“Who played Hyde? Barrett or Bu—”
Bell cut them off. “Helen! Before you go back to Philadelphia, go to the Almeida and ask did Anna Waterbury read for a part in Dr. Jekyll and Mr. Hyde.”
“I stopped on my way here,” said Helen. “They’re rehearsing a new play. Dr. Jekyll and Mr. Hyde has already left for Boston— Do you want me to go to Boston?”
“No, I’ll wire the office.” Bell signaled an apprentice who rushed to his desk. Bell handed him a copy of Anna’s picture. “Run this over to Grand Central. Put it on the night mail to Boston. On the jump!” To Helen he said, “The Boston boys will have it in the morning—what’s the matter?”
Helen Mills said, “Talking to Lucy made me realize something. If the murderer wasn’t Anna’s boyfriend or didn’t even know her, what happens to the next girl he catches alone?”
7
“Would you tell me your name, miss?”
Most girls in the business made up a name. But Lillian Lent had decided that if she was giving away everything else for two dollars, why stop at her name, if acting friendly with a decent sport could lead to a buck or two tip. This sport, decked out in an old-fashioned cape and limping on a cane—and doffing his topper, no less—had nice manners. He even looked her straight in the face as if he remembered he was talking to a human being. He might disappoint her, but she bet he’d be charitable, so she raised her head—he towered over her—to look him back in his eyes, and answered with the biggest smile she could smile without showing her rotten teeth, “I am Lillian.”

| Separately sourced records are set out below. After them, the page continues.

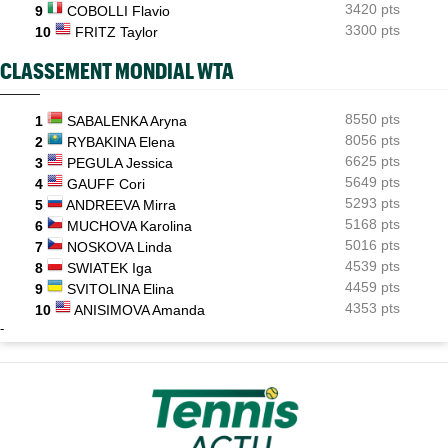
3420 pts
9
COBOLLI Flavio
3300 pts
10
FRITZ Taylor
CLASSEMENT MONDIAL WTA
8550 pts
1
SABALENKA Aryna
8056 pts
2
RYBAKINA Elena
6625 pts
3
PEGULA Jessica
5649 pts
4
GAUFF Cori
5293 pts
5
ANDREEVA Mirra
5168 pts
6
MUCHOVA Karolina
5016 pts
7
NOSKOVA Linda
4539 pts
8
SWIATEK Iga
4459 pts
9
SVITOLINA Elina
4353 pts
10
ANISIMOVA Amanda
-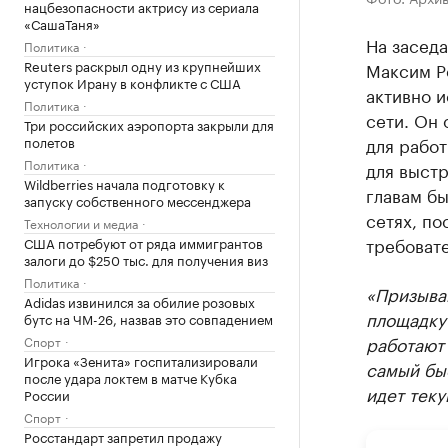
нацбезопасности актрису из сериала
«СашаТаня»
На заседа
Политика
Reuters раскрыл одну из крупнейших
Максим Р
уступок Ирану в конфликте с США
активно и
Политика
сети. Он 
Три российских аэропорта закрыли для
полетов
для работ
Политика
для выстр
Wildberries начала подготовку к
главам бы
запуску собственного мессенджера
сетях, по
Технологии и медиа
требовате
США потребуют от ряда иммигрантов
залоги до $250 тыс. для получения виз
Политика
«Призыва
Adidas извинился за обилие розовых
площадку 
бутс на ЧМ-26, назвав это совпадением
работают 
Спорт
Игрока «Зенита» госпитализировали
самый быс
после удара локтем в матче Кубка
идет теку
России
Спорт
Росстандарт запретил продажу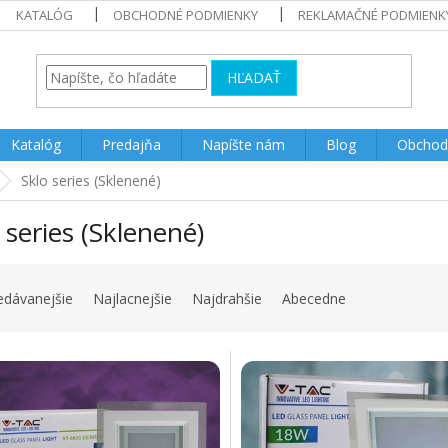
KATALÓG
OBCHODNÉ PODMIENKY
REKLAMAČNÉ PODMIENK
HĽADAŤ
Katalóg
Predajňa
Napíšte nám
Blog
Obchod
Sklo series (Sklenené)
 series (Sklenené)
edávanejšie
Najlacnejšie
Najdrahšie
Abecedne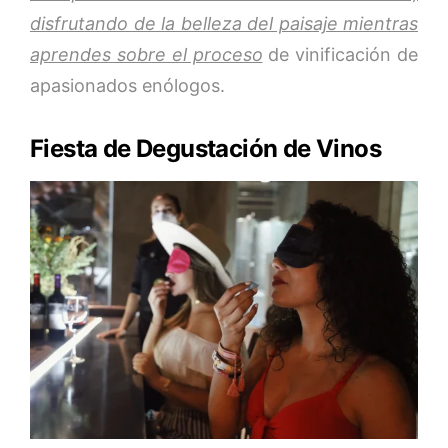
disfrutando de la belleza del paisaje mientras
aprendes sobre el proceso
de vinificación de
apasionados enólogos.
Fiesta de Degustación de Vinos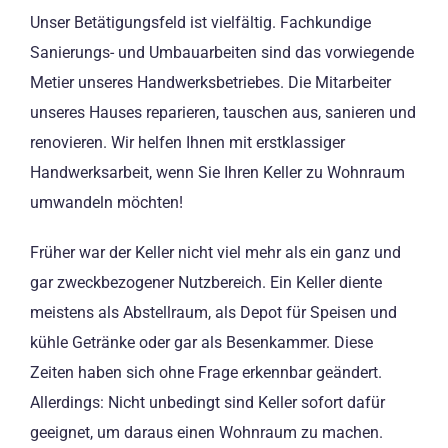
Unser Betätigungsfeld ist vielfältig. Fachkundige
Sanierungs- und Umbauarbeiten sind das vorwiegende
Metier unseres Handwerksbetriebes. Die Mitarbeiter
unseres Hauses reparieren, tauschen aus, sanieren und
renovieren. Wir helfen Ihnen mit erstklassiger
Handwerksarbeit, wenn Sie Ihren Keller zu Wohnraum
umwandeln möchten!
Früher war der Keller nicht viel mehr als ein ganz und
gar zweckbezogener Nutzbereich. Ein Keller diente
meistens als Abstellraum, als Depot für Speisen und
kühle Getränke oder gar als Besenkammer. Diese
Zeiten haben sich ohne Frage erkennbar geändert.
Allerdings: Nicht unbedingt sind Keller sofort dafür
geeignet, um daraus einen Wohnraum zu machen.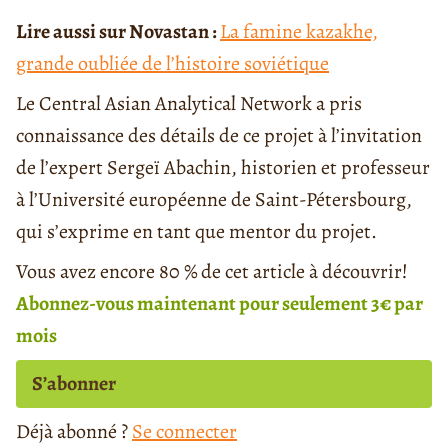
Lire aussi sur Novastan :
La famine kazakhe,
grande oubliée de l’histoire soviétique
Le Central Asian Analytical Network a pris
connaissance des détails de ce projet à l’invitation
de l’expert Sergeï Abachin, historien et professeur
à l’Université européenne de Saint-Pétersbourg,
qui s’exprime en tant que mentor du projet.
Vous avez encore 80 % de cet article à découvrir!
Abonnez-vous maintenant pour seulement 3€ par
mois
S’abonner
Déjà abonné ?
Se connecter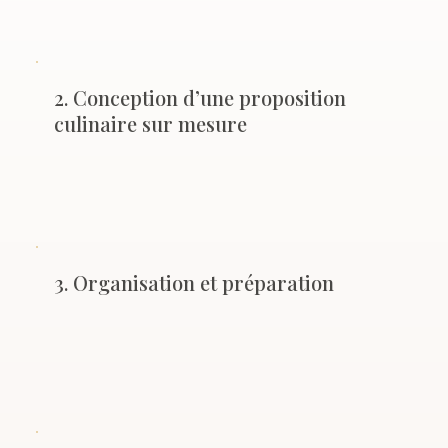
2. Conception d’une proposition
culinaire sur mesure
3. Organisation et préparation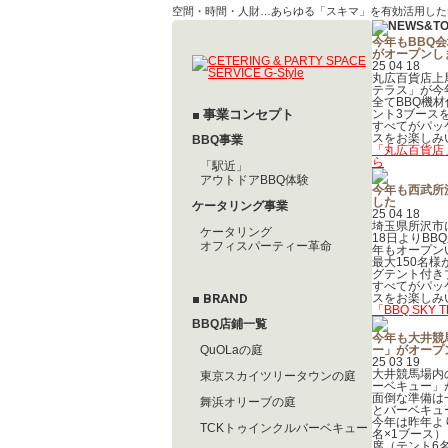
空間・時間・人財…あらゆる「スキマ」を有効活用したサー
今年もBBQ
がオープンし
25 04 18
丸広百貨店上
テラス」が今
全てBBQ機
■ 事業コンセプト
ント3ブース
すべてがパッ
スをお楽しみ
BBQ事業
「丸広百貨店
ら
「駅近」
アウトドアBBQ体験
今年も西武所沢S
した
ケータリング事業
25 04 18
埼玉県所沢市
ケータリング
18日よりBBQ
オフィスパーティー革命
年もオープン
最大150名
グテント付き
すべてがパッ
■ BRAND
スをお楽しみ
「BBQ SKY
BBQ店鋪一覧
今年も大井競
QuOLaの庭
ー」がオープ
25 03 19
大井競馬場内
東京スカイツリータウンの庭
ーベキュー」
面倒な準備は
舞浜オリーブの庭
とバーベキュ
今年は昨年よ
TCKトゥインクルバーベキュー
名×1ブース）
席（テント6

“What a lovely name. It suits you.”
“Thank you kindly, sir.”
“What is your family name?”
“Lent—like the holiday—but I’m not religious.”
“Lillian Lent. Alliterative. Very pretty. It suits you. When did you come to Boston, Lillian Lent?”
“How do you know I’m not from Boston?”
“Your accent sounds like Maine.”
“Oh. I guess it does. I’ve been here a couple a three months. Maybe four.”
“Did you grow up on a farm?”
“Potatoes. Now you know why I came to Boston.”
“Shall we go for a walk, Lillian?”
She had read him wrong. She had assumed by his manners and his costly boots that he would spend money for a room. But at least out of doors, on a chilly spring night, went quick. No doubt about that. She let him steer her into the dark of the Common, saying, “A walk it is,” and still hopeful about a tip.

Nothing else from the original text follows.